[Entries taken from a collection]
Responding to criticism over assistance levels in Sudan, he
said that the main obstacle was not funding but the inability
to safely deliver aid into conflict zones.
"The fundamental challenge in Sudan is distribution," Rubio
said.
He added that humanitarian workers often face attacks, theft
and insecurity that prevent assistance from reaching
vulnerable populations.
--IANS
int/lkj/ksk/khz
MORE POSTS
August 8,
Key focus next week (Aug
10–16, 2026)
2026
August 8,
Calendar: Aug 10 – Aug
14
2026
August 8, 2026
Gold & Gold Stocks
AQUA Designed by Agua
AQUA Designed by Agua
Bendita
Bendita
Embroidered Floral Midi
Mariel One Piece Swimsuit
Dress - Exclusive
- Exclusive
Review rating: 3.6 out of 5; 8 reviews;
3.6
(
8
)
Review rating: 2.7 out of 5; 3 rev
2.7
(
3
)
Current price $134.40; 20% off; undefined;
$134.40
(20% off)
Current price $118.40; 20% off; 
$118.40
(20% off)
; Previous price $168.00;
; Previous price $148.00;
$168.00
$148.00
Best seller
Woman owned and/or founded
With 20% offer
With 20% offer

* * *

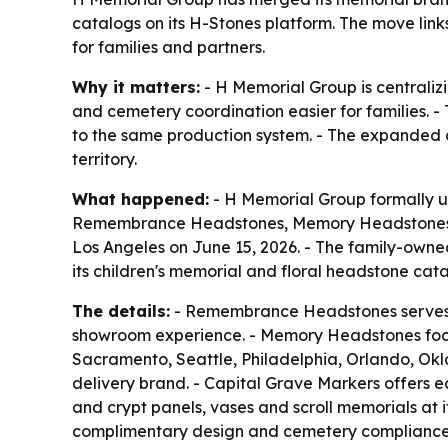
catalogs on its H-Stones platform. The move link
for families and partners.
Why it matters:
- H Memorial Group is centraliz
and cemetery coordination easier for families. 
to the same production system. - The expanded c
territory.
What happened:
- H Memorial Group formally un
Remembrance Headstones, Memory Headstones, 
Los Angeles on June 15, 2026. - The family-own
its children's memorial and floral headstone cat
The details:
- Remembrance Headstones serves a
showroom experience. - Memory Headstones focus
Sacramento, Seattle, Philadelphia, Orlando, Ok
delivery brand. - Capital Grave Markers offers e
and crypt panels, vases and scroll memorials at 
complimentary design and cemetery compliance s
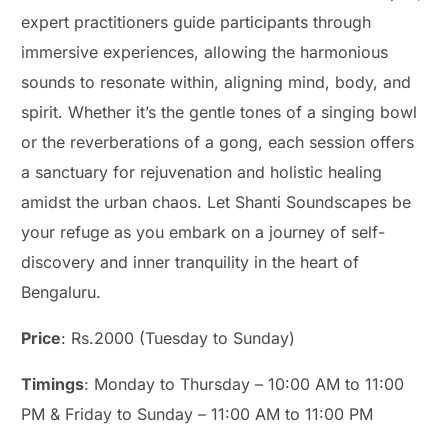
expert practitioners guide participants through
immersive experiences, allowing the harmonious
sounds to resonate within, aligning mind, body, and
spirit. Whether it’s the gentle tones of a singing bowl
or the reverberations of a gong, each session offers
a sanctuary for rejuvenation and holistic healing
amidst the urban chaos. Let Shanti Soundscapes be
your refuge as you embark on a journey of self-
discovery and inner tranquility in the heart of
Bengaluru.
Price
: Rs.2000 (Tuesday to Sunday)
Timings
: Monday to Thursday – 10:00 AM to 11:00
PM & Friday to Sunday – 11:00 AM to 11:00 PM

--

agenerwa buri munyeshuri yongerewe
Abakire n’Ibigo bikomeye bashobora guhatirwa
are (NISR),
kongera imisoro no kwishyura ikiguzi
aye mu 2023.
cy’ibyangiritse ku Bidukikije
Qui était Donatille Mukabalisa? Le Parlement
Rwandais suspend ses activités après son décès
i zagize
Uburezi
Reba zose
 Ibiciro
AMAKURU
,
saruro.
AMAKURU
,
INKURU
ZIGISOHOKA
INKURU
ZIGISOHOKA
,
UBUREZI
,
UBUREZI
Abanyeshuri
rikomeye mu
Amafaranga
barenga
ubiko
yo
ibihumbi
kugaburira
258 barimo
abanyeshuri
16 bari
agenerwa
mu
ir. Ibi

EXERCISE OBJECTIVE:
Could you write out, exactly as they stand, only the lines above that begin at the line with "or the reverberations" and stop after the line with "PM & Friday to Sunday – 11:00 AM to 11:00 PM"?

EXERCISE RESPONSE:
or the reverberations of a gong, each session offers
a sanctuary for rejuvenation and holistic healing
amidst the urban chaos. Let Shanti Soundscapes be
your refuge as you embark on a journey of self-
discovery and inner tranquility in the heart of
Bengaluru.
Price
: Rs.2000 (Tuesday to Sunday)
Timings
: Monday to Thursday – 10:00 AM to 11:00
PM & Friday to Sunday – 11:00 AM to 11:00 PM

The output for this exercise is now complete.